__DATA EXTRACT__.
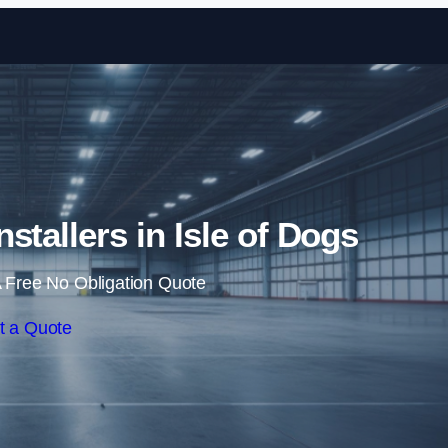
Skip to content
nstallers in Isle of Dogs
 Free No Obligation Quote
t a Quote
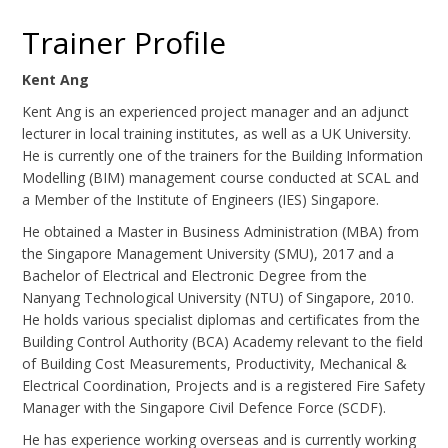
Trainer Profile
Kent Ang
Kent Ang is an experienced project manager and an adjunct
lecturer in local training institutes, as well as a UK University.
He is currently one of the trainers for the Building Information
Modelling (BIM) management course conducted at SCAL and
a Member of the Institute of Engineers (IES) Singapore.
He obtained a Master in Business Administration (MBA) from
the Singapore Management University (SMU), 2017 and a
Bachelor of Electrical and Electronic Degree from the
Nanyang Technological University (NTU) of Singapore, 2010.
He holds various specialist diplomas and certificates from the
Building Control Authority (BCA) Academy relevant to the field
of Building Cost Measurements, Productivity, Mechanical &
Electrical Coordination, Projects and is a registered Fire Safety
Manager with the Singapore Civil Defence Force (SCDF).
He has experience working overseas and is currently working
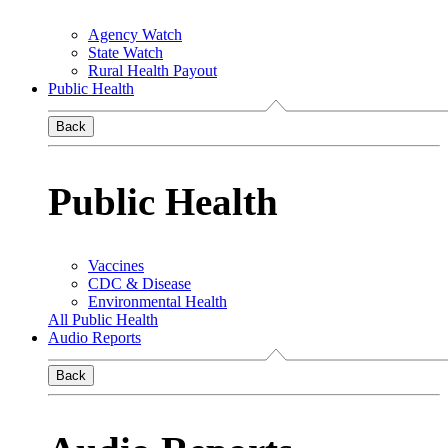
Agency Watch
State Watch
Rural Health Payout
Public Health
Back
Public Health
Vaccines
CDC & Disease
Environmental Health
All Public Health
Audio Reports
Back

__PROBLEM STATEMENT__.
Identify each line in the entries with the word "Building" and copy it.

__ANSWER SECTION__.
He is currently one of the trainers for the Building Information
Building Control Authority (BCA) Academy relevant to the field
of Building Cost Measurements, Productivity, Mechanical &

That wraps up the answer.